Task objective: Reproduce, exactly and in full, only the lines below from the one containing "B Body Classic Mopar Forum (123, 1059)" through the one containing "A Body Classic Mopar Forum (124, 1028)".

Working data:

·····

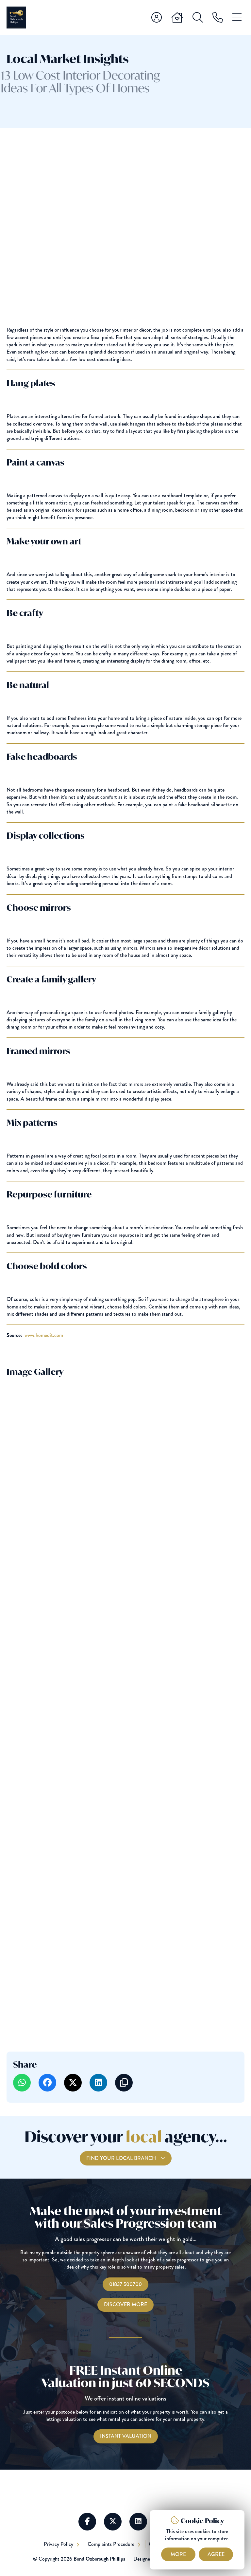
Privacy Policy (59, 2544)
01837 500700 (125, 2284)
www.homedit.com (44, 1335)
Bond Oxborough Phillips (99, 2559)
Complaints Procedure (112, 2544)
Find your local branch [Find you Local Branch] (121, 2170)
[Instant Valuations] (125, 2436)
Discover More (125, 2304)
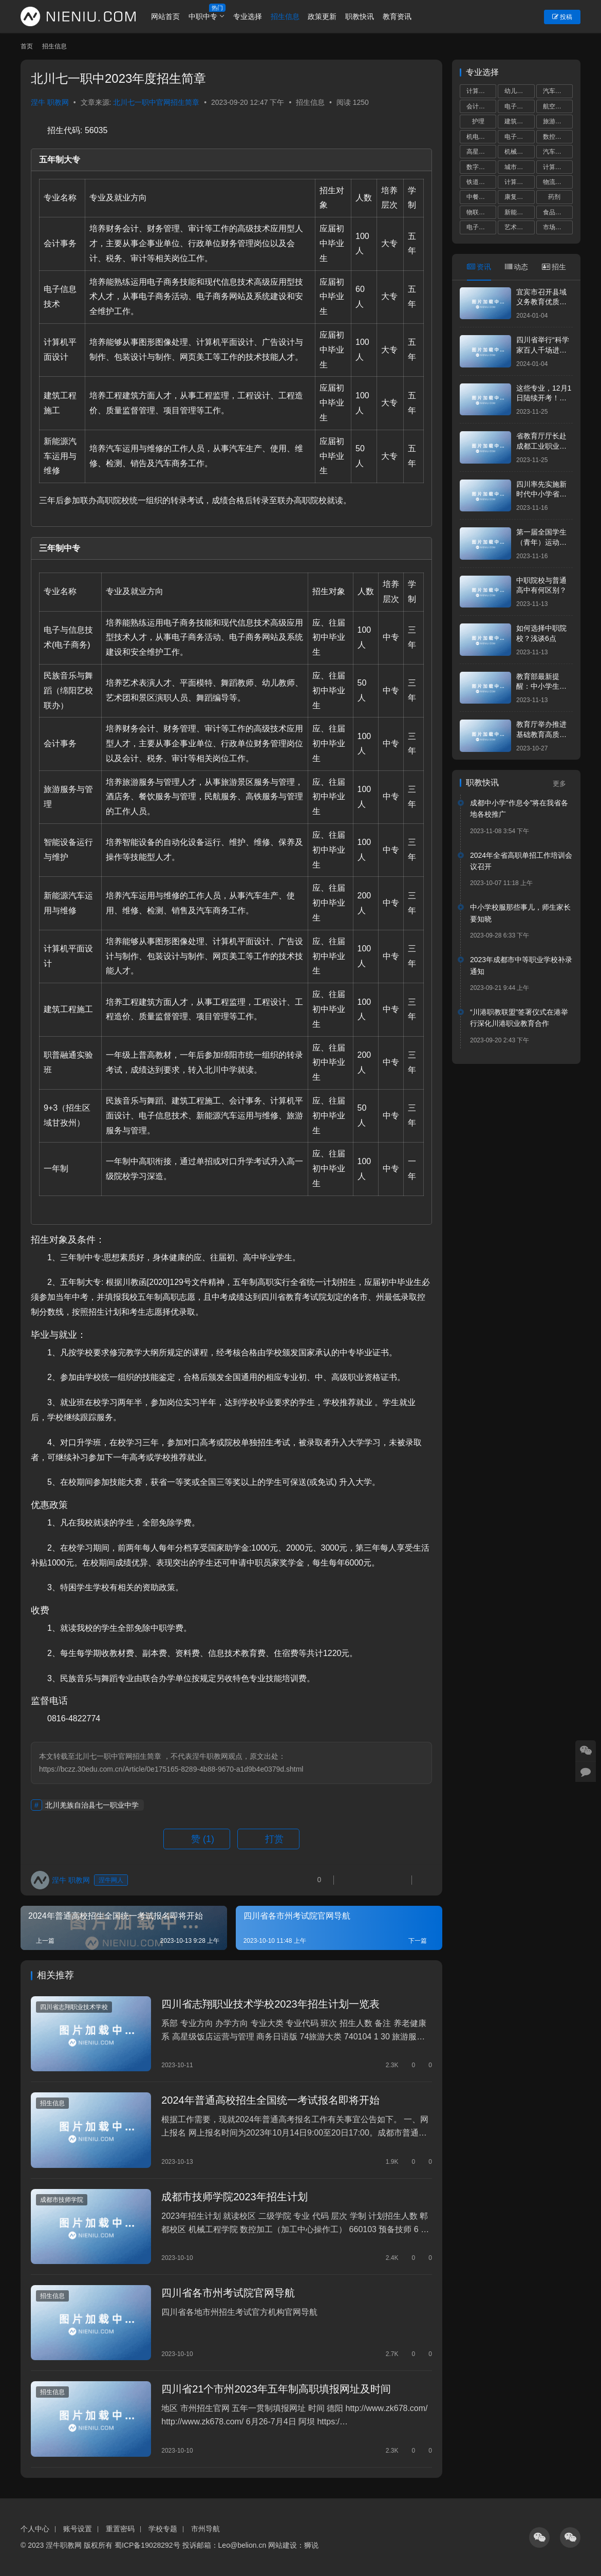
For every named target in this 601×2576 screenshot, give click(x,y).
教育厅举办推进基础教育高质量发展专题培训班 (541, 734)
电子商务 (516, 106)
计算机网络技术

·····

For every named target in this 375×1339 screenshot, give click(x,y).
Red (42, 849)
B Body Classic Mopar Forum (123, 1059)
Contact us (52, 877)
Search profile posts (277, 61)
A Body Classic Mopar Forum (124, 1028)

·····

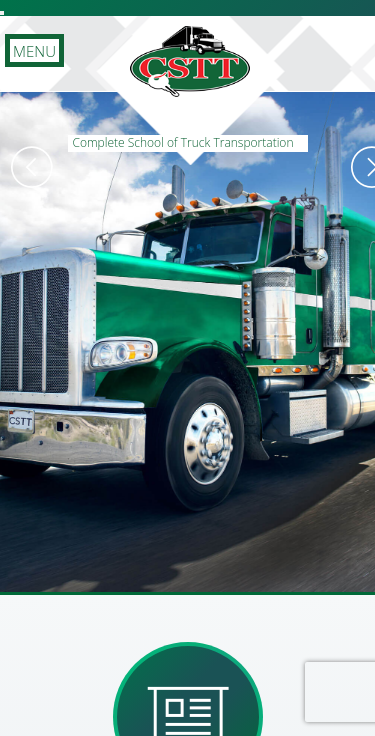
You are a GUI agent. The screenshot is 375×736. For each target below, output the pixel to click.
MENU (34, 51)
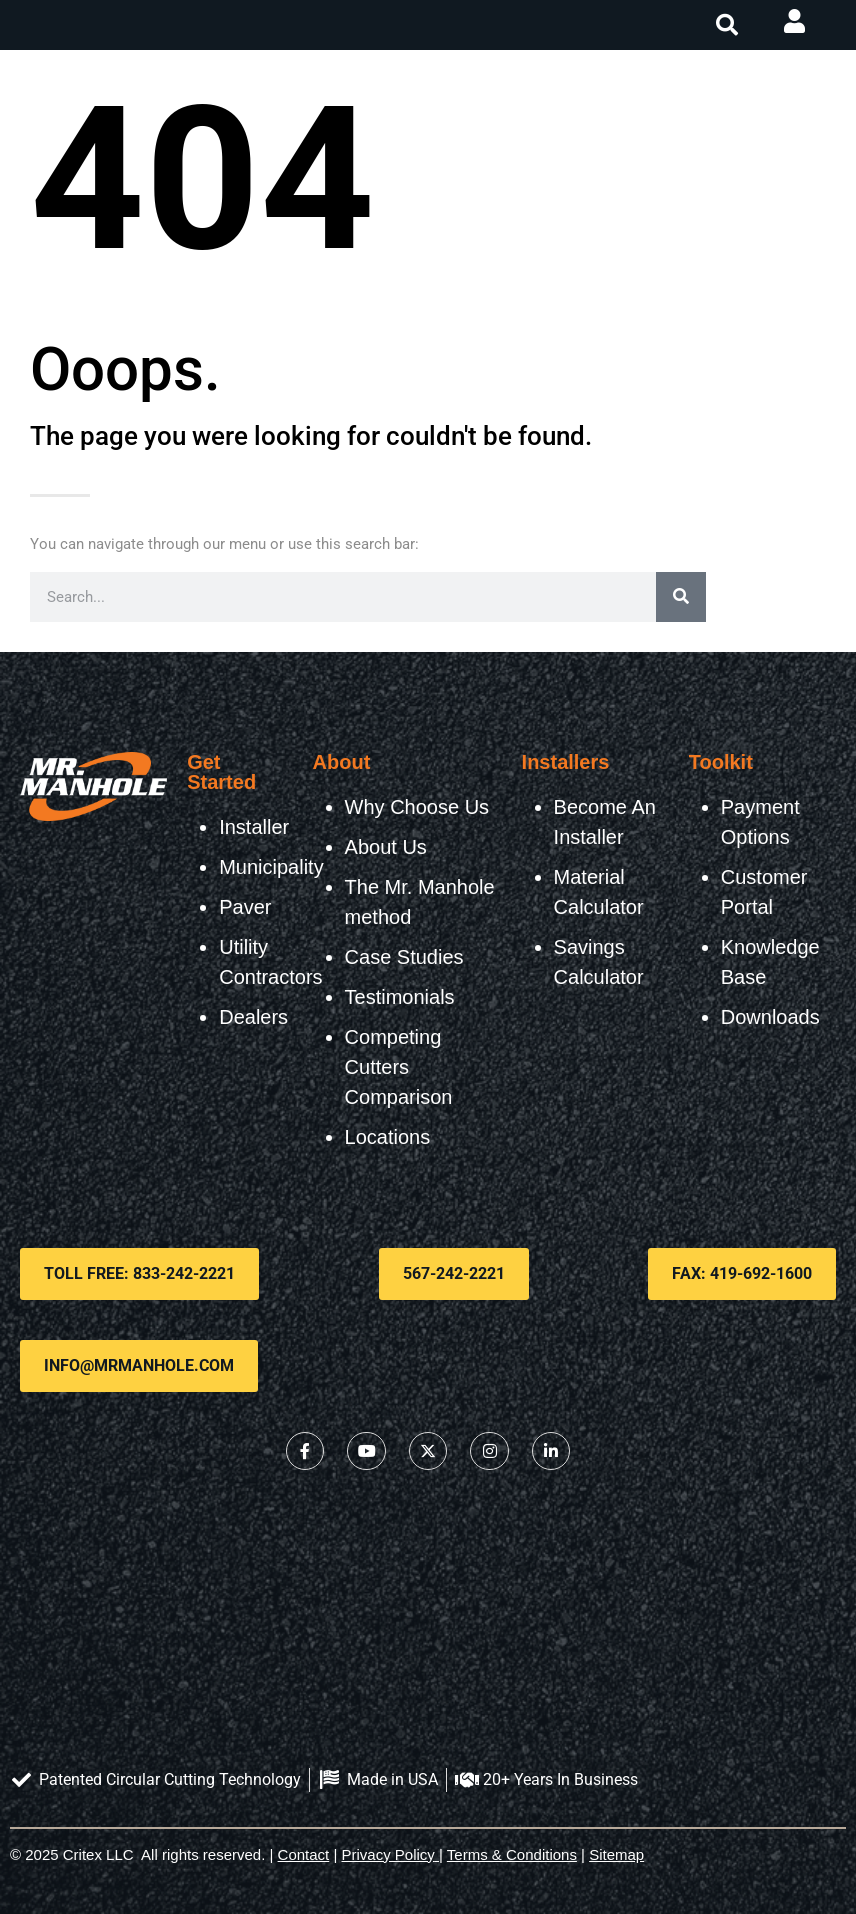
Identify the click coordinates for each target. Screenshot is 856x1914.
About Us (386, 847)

·····

Finished exercise:
B Body Classic Mopar Forum (123, 1059)
Contact us (52, 877)
Search profile posts (277, 61)
A Body Classic Mopar Forum (124, 1028)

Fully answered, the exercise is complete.